- **TASK DETAILS**
Every line of the data that contains the string "Jugendhospizdienst" must be copied.

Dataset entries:
· · · · ·
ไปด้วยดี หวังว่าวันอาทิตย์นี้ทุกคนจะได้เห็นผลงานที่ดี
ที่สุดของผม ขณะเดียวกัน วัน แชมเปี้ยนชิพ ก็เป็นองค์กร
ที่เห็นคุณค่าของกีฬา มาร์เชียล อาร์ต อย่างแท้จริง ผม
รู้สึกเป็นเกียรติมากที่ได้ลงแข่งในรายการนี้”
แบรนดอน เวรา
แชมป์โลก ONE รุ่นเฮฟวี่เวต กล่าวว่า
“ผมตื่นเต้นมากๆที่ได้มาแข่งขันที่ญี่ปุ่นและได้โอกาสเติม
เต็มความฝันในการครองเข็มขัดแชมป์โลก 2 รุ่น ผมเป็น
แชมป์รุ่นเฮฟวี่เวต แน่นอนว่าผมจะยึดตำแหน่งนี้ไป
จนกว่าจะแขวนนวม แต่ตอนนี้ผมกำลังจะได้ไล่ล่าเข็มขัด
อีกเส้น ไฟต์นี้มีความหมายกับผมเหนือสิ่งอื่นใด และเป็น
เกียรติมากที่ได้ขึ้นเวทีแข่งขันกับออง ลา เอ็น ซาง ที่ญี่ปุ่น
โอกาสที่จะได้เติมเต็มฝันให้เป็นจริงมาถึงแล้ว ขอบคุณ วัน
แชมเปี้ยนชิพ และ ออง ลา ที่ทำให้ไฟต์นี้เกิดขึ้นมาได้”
· · · · ·
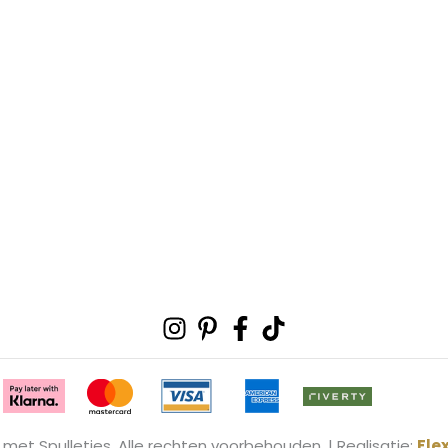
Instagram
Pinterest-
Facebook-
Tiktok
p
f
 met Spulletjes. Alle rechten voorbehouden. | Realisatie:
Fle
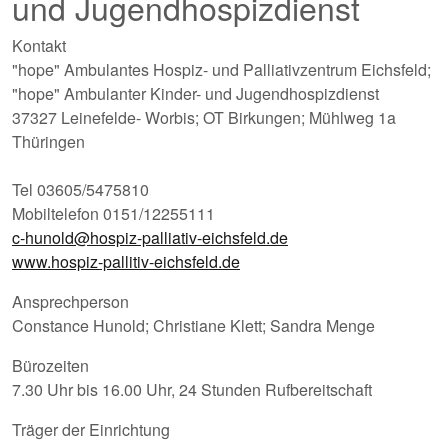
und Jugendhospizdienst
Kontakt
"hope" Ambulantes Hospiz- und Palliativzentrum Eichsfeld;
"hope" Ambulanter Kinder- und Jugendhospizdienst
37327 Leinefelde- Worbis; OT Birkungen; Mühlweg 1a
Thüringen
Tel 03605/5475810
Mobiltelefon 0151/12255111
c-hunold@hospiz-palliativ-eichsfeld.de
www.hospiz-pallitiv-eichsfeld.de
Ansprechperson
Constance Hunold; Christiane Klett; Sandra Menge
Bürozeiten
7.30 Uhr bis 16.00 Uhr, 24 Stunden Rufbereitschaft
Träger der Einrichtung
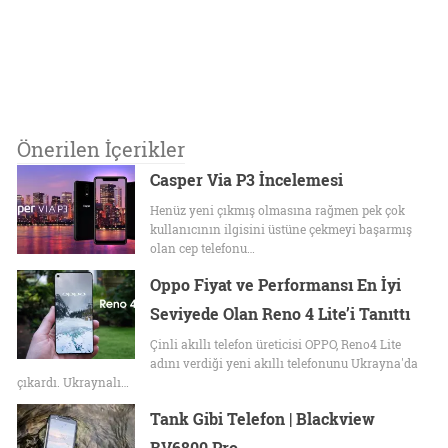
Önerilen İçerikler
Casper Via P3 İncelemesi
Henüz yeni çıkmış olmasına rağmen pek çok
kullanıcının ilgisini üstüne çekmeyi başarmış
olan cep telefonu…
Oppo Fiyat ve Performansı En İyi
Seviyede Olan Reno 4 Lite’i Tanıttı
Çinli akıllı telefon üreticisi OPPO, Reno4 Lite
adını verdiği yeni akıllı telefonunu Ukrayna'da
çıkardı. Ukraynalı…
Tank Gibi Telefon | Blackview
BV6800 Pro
· · · · ·
- **PROBLEM SOLUTION**
und Jugendhospizdienst
"hope" Ambulanter Kinder- und Jugendhospizdienst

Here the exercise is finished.